A hot constitution with early signs of dampness can have quite a bright white coating overlaying their reddish tongue. This may make the tongue look paler than it really is. You have to see the colour of the tongue body under the coating to get the true impression.
2) Tongue Smoothness
This is a particularly useful guide. Cooler constitutions really do have noticeably smoother tongues compared to their rougher, redder, hotter counterparts. You should be able to see a nice dappled texture on the tongue of anyone, from any constitution. The tongue can now quickly tell you, even if you already knew that someone had a colder nature, whether that is causing them some real trouble at this point in time. As people get further unwell into their ‘cold’ conditions, the tongue gets both smoother and paler at the same time. Likewise, as they get better the texture comes back and so does some of the colour. Again, see if this is one of the main things you instinctively ‘notice’. Try to let the tongue talk to you…

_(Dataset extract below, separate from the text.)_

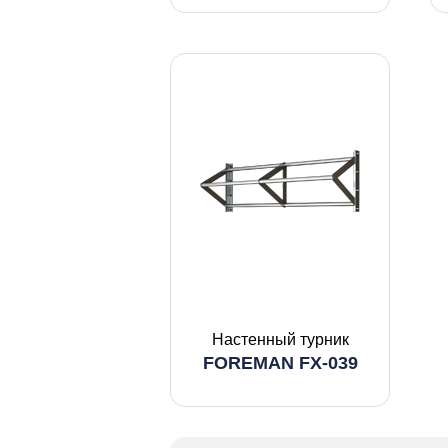
Настенный турник
FOREMAN FX-039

In exactly the same way, a person with a hot constitution going into imbalance will get a steadily rougher and ruddier looking tongue. Fissures are said to be a sign of heat. This is one of the puzzling areas of tongue diagnosis. Some people probably just have a ‘geographic’ tongue as part of their genetic constitution and not too much should be read into something that doesn’t inherently change. Your everyday minor fissures on the other hand do come and go and are useful signs on how ‘heat’ may be getting worse or coming into balance.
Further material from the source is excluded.